Nothing but the text of the records belongs in your answer: repeat all of it exactly and leave out the images.

#### [Data records]
◇ ◇ ◇ ◇ ◇

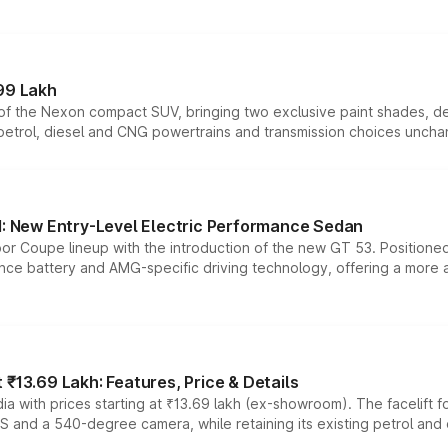
99 Lakh
n of the Nexon compact SUV, bringing two exclusive paint shades, d
 petrol, diesel and CNG powertrains and transmission choices unch
 New Entry-Level Electric Performance Sedan
or Coupe lineup with the introduction of the new GT 53. Position
ce battery and AMG-specific driving technology, offering a more acc
₹13.69 Lakh: Features, Price & Details
a with prices starting at ₹13.69 lakh (ex-showroom). The facelift f
DAS and a 540-degree camera, while retaining its existing petrol an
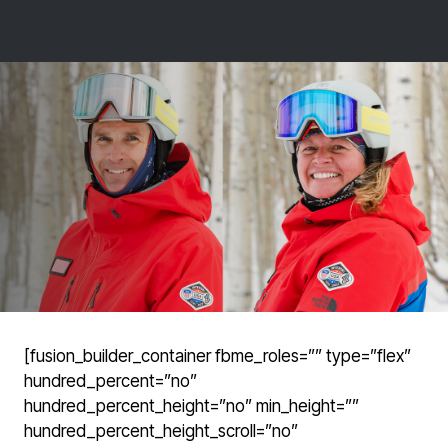
[fusion_builder_container fbme_roles=”” type=”flex”
hundred_percent=”no”
hundred_percent_height=”no” min_height=””
hundred_percent_height_scroll=”no”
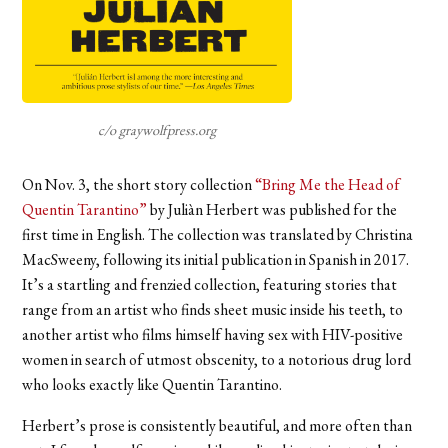
c/o graywolfpress.org
On Nov. 3, the short story collection
“Bring Me the Head of
Quentin Tarantino”
by Juliàn Herbert was published for the
first time in English. The collection was translated by Christina
MacSweeny, following its initial publication in Spanish in 2017.
It’s a startling and frenzied collection, featuring stories that
range from an artist who finds sheet music inside his teeth, to
another artist who films himself having sex with HIV-positive
women in search of utmost obscenity, to a notorious drug lord
who looks exactly like Quentin Tarantino.
Herbert’s prose is consistently beautiful, and more often than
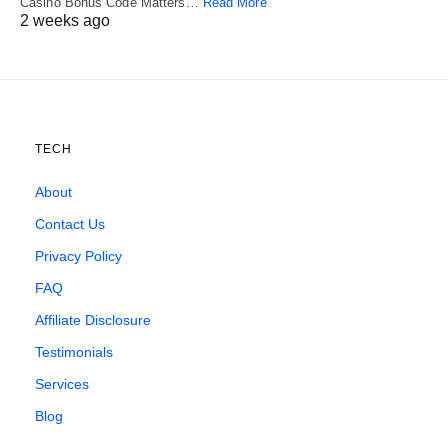
Casino Bonus Code Matters…
Read More
2 weeks ago
TECH
About
Contact Us
Privacy Policy
FAQ
Affiliate Disclosure
Testimonials
Services
Blog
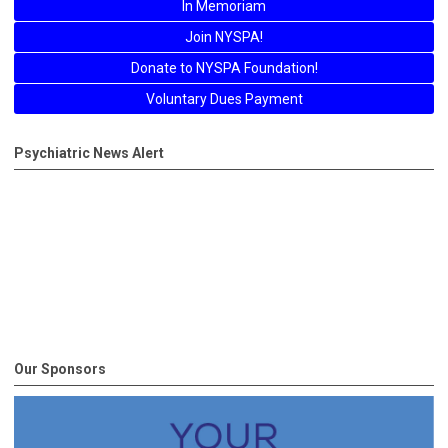
In Memoriam
Join NYSPA!
Donate to NYSPA Foundation!
Voluntary Dues Payment
Psychiatric News Alert
Our Sponsors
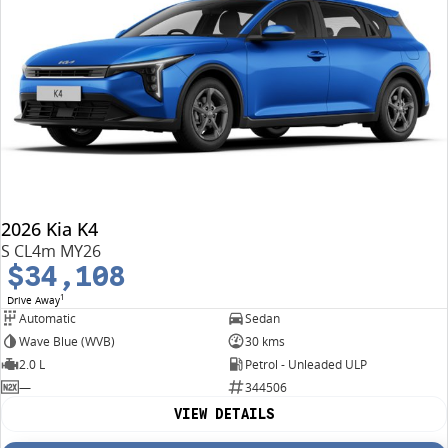
2026 Kia K4
S CL4m MY26
$34,108
1
Drive Away
Automatic
Sedan
Wave Blue (WVB)
30 kms
2.0 L
Petrol - Unleaded ULP
—
344506
VIEW DETAILS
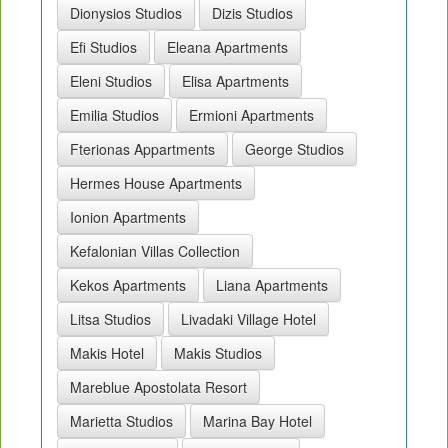
Dionysios Studios
Dizis Studios
Efi Studios
Eleana Apartments
Eleni Studios
Elisa Apartments
Emilia Studios
Ermioni Apartments
Fterionas Appartments
George Studios
Hermes House Apartments
Ionion Apartments
Kefalonian Villas Collection
Kekos Apartments
Liana Apartments
Litsa Studios
Livadaki Village Hotel
Makis Hotel
Makis Studios
Mareblue Apostolata Resort
Marietta Studios
Marina Bay Hotel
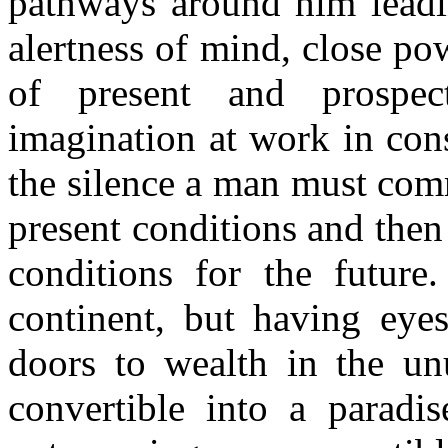
pathways around him leadin
alertness of mind, close po
of present and prospec
imagination at work in cons
the silence a man must com
present conditions and then
conditions for the future.
continent, but having eyes
doors to wealth in the un
convertible into a paradi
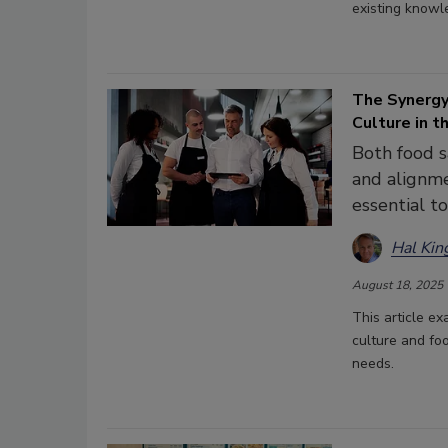
existing knowl
The Synerg
Culture in 
Both food 
and alignme
essential t
Hal Kin
August 18, 2025
This article e
culture and fo
needs.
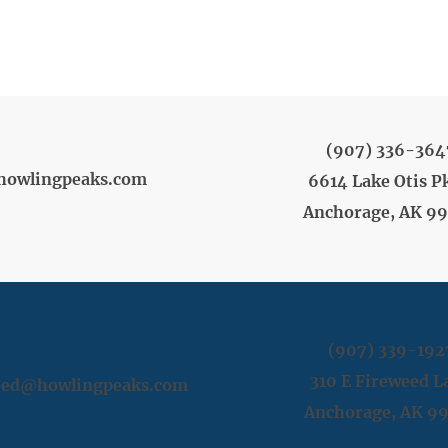
(907) 336-364
howlingpeaks.com
6614 Lake Otis P
Anchorage, AK 9
(907) 339-192
310 E Fireweed L
weed@howlingpeaks.com
Anchorage, AK 9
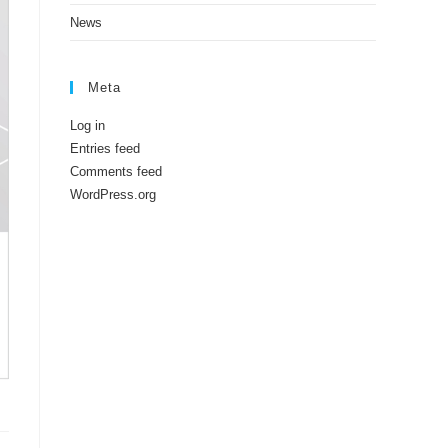
News
Meta
Log in
Entries feed
Comments feed
WordPress.org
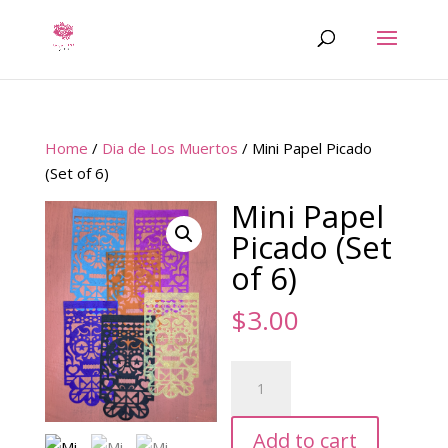
Home
/
Dia de Los Muertos
/ Mini Papel Picado
(Set of 6)
Mini Papel
Picado (Set
of 6)
$
3.00
Mini
Papel
Picado
Add to cart
(Set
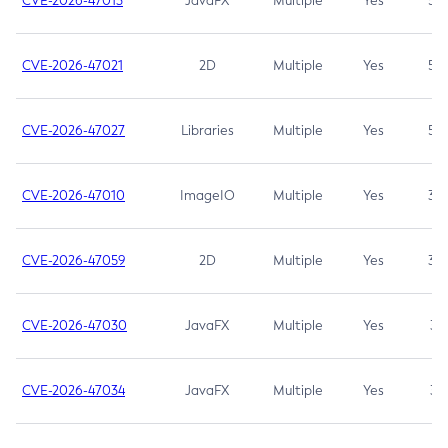
CVE-2026-47013
JavaFX
Multiple
Yes
5.3
CVE-2026-47021
2D
Multiple
Yes
5.3
CVE-2026-47027
Libraries
Multiple
Yes
5.3
CVE-2026-47010
ImageIO
Multiple
Yes
3.7
CVE-2026-47059
2D
Multiple
Yes
3.7
CVE-2026-47030
JavaFX
Multiple
Yes
3.1
CVE-2026-47034
JavaFX
Multiple
Yes
3.1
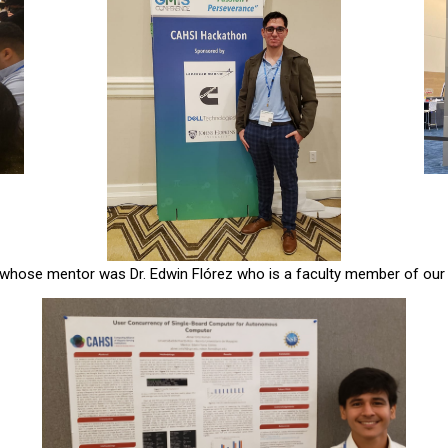
 whose mentor was Dr. Edwin Flórez who is a faculty member of our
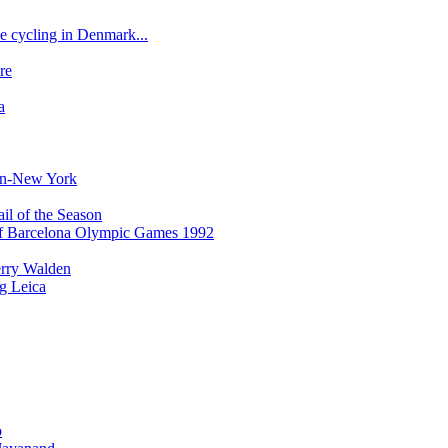
e cycling in Denmark...
re
a
bon-New York
il of the Season
of Barcelona Olympic Games 1992
erry Walden
ng Leica
o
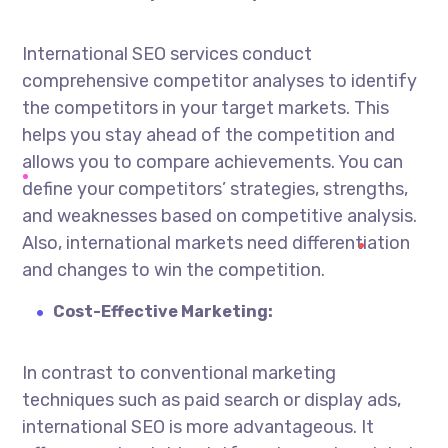
International SEO services
conduct
comprehensive competitor analyses to identify
the competitors in your target markets. This
helps you stay ahead of the competition and
allows you to compare achievements. You can
define your competitors’ strategies, strengths,
and weaknesses based on competitive analysis.
Also, international markets need differentiation
and changes to win the competition.
Cost-Effective Marketing:
In contrast to conventional marketing
techniques such as paid search or display ads,
international SEO is more advantageous. It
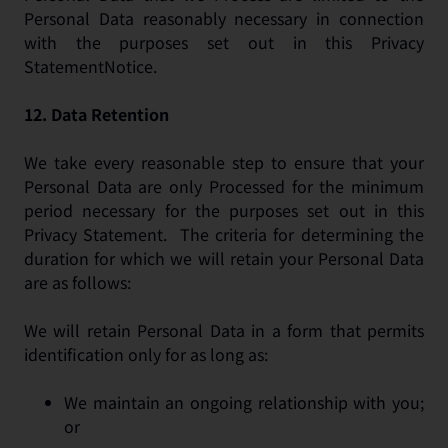
Personal Data reasonably necessary in connection
with the purposes set out in this Privacy
StatementNotice.
12.
Data Retention
We take every reasonable step to ensure that your
Personal Data are only Processed for the minimum
period necessary for the purposes set out in this
Privacy Statement. The criteria for determining the
duration for which we will retain your Personal Data
are as follows:
We will retain Personal Data in a form that permits
identification only for as long as:
We maintain an ongoing relationship with you;
or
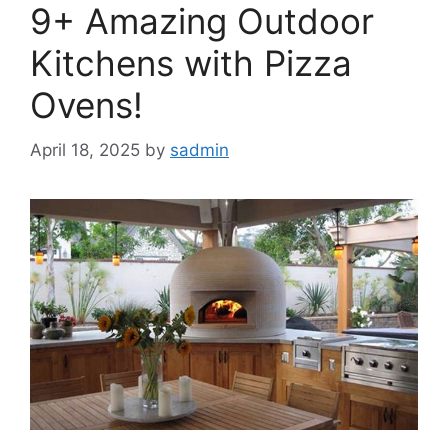
9+ Amazing Outdoor
Kitchens with Pizza
Ovens!
April 18, 2025
by
sadmin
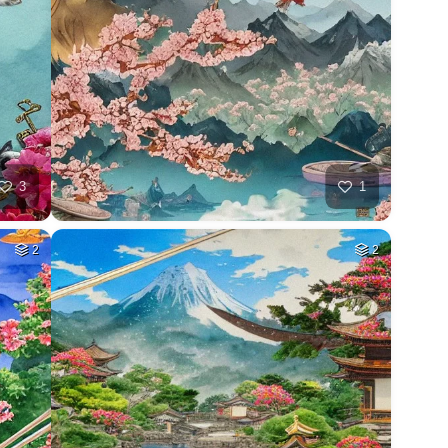
3
1
2
2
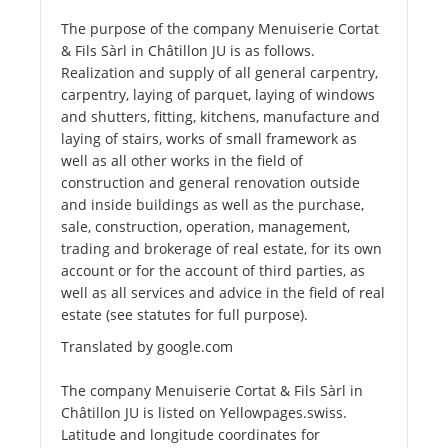
The purpose of the company Menuiserie Cortat
& Fils Sàrl in Châtillon JU is as follows.
Realization and supply of all general carpentry,
carpentry, laying of parquet, laying of windows
and shutters, fitting, kitchens, manufacture and
laying of stairs, works of small framework as
well as all other works in the field of
construction and general renovation outside
and inside buildings as well as the purchase,
sale, construction, operation, management,
trading and brokerage of real estate, for its own
account or for the account of third parties, as
well as all services and advice in the field of real
estate (see statutes for full purpose).
Translated by google.com
The company Menuiserie Cortat & Fils Sàrl in
Châtillon JU is listed on Yellowpages.swiss.
Latitude and longitude coordinates for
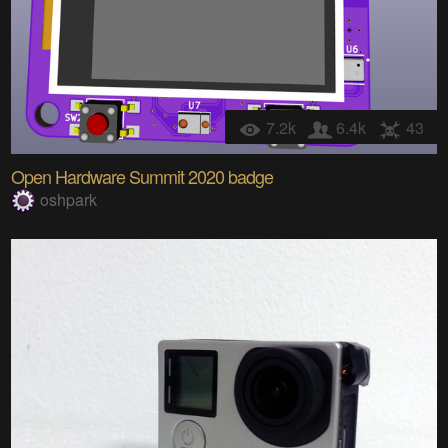
7.2k
6.4k
43
Open Hardware Summit 2020 badge
oshpark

◇ ◇ ◇ ◇ ◇

#### [Result for this exercise]
99 Lakh
n of the Nexon compact SUV, bringing two exclusive paint shades, d
 petrol, diesel and CNG powertrains and transmission choices unch
 New Entry-Level Electric Performance Sedan
or Coupe lineup with the introduction of the new GT 53. Position
ce battery and AMG-specific driving technology, offering a more acc
₹13.69 Lakh: Features, Price & Details
a with prices starting at ₹13.69 lakh (ex-showroom). The facelift f
DAS and a 540-degree camera, while retaining its existing petrol an
[fusion_builder_container fbme_roles=”” type=”flex”
hundred_percent=”no”
hundred_percent_height=”no” min_height=””
hundred_percent_height_scroll=”no”
c/o graywolfpress.org
On Nov. 3, the short story collection
“Bring Me the Head of
Quentin Tarantino”
by Juliàn Herbert was published for the
first time in English. The collection was translated by Christina
MacSweeny, following its initial publication in Spanish in 2017.
It’s a startling and frenzied collection, featuring stories that
range from an artist who finds sheet music inside his teeth, to
another artist who films himself having sex with HIV-positive
women in search of utmost obscenity, to a notorious drug lord
who looks exactly like Quentin Tarantino.
Herbert’s prose is consistently beautiful, and more often than
Casino Bonus Code Matters…
Read More
2 weeks ago
TECH
About
Contact Us
Privacy Policy
FAQ
Affiliate Disclosure
Testimonials
Services
Blog
In Memoriam
Join NYSPA!
Donate to NYSPA Foundation!
Voluntary Dues Payment
Psychiatric News Alert
Our Sponsors
2026 Kia K4
S CL4m MY26
$34,108
1
Drive Away
Automatic
Sedan
Wave Blue (WVB)
30 kms
2.0 L
Petrol - Unleaded ULP
—
344506
VIEW DETAILS
Dionysios Studios
Dizis Studios
Efi Studios
Eleana Apartments
Eleni Studios
Elisa Apartments
Emilia Studios
Ermioni Apartments
Fterionas Appartments
George Studios
Hermes House Apartments
Ionion Apartments
Kefalonian Villas Collection
Kekos Apartments
Liana Apartments
Litsa Studios
Livadaki Village Hotel
Makis Hotel
Makis Studios
Mareblue Apostolata Resort
Marietta Studios
Marina Bay Hotel
pathways around him leadin
alertness of mind, close po
of present and prospec
imagination at work in cons
the silence a man must com
present conditions and then
conditions for the future.
continent, but having eyes
doors to wealth in the un
convertible into a paradi
existing knowl
The Synerg
Culture in 
Both food 
and alignme
essential t
Hal Kin
August 18, 2025
This article e
culture and fo
needs.
(907) 336-364
howlingpeaks.com
6614 Lake Otis P
Anchorage, AK 9
(907) 339-192
310 E Fireweed L
weed@howlingpeaks.com
Anchorage, AK 9
News
Meta
Log in
Entries feed
Comments feed
WordPress.org
Home
/
Dia de Los Muertos
/ Mini Papel Picado
(Set of 6)
Mini Papel
Picado (Set
of 6)
$
3.00
Mini
Papel
Picado
Add to cart
(Set
CVE-2026-47013
JavaFX
Multiple
Yes
5.3
CVE-2026-47021
2D
Multiple
Yes
5.3
CVE-2026-47027
Libraries
Multiple
Yes
5.3
CVE-2026-47010
ImageIO
Multiple
Yes
3.7
CVE-2026-47059
2D
Multiple
Yes
3.7
CVE-2026-47030
JavaFX
Multiple
Yes
3.1
CVE-2026-47034
JavaFX
Multiple
Yes
3.1
 whose mentor was Dr. Edwin Flórez who is a faculty member of our
e cycling in Denmark...
re
a
bon-New York
il of the Season
of Barcelona Olympic Games 1992
erry Walden
ng Leica
o
International SEO services
conduct
comprehensive competitor analyses to identify
the competitors in your target markets. This
helps you stay ahead of the competition and
allows you to compare achievements. You can
define your competitors’ strategies, strengths,
and weaknesses based on competitive analysis.
Also, international markets need differentiation
and changes to win the competition.
Cost-Effective Marketing:
In contrast to conventional marketing
techniques such as paid search or display ads,
international SEO is more advantageous. It
Personal Data reasonably necessary in connection
with the purposes set out in this Privacy
StatementNotice.
12.
Data Retention
We take every reasonable step to ensure that your
Personal Data are only Processed for the minimum
period necessary for the purposes set out in this
Privacy Statement. The criteria for determining the
duration for which we will retain your Personal Data
are as follows:
We will retain Personal Data in a form that permits
identification only for as long as:
We maintain an ongoing relationship with you;
or
9+ Amazing Outdoor
Kitchens with Pizza
Ovens!
April 18, 2025
by
sadmin
3
1
2
2
The purpose of the company Menuiserie Cortat
& Fils Sàrl in Châtillon JU is as follows.
Realization and supply of all general carpentry,
carpentry, laying of parquet, laying of windows
and shutters, fitting, kitchens, manufacture and
laying of stairs, works of small framework as
well as all other works in the field of
construction and general renovation outside
and inside buildings as well as the purchase,
sale, construction, operation, management,
trading and brokerage of real estate, for its own
account or for the account of third parties, as
well as all services and advice in the field of real
estate (see statutes for full purpose).
Translated by google.com
The company Menuiserie Cortat & Fils Sàrl in
Châtillon JU is listed on Yellowpages.swiss.
Latitude and longitude coordinates for
7.2k
6.4k
43
Open Hardware Summit 2020 badge
oshpark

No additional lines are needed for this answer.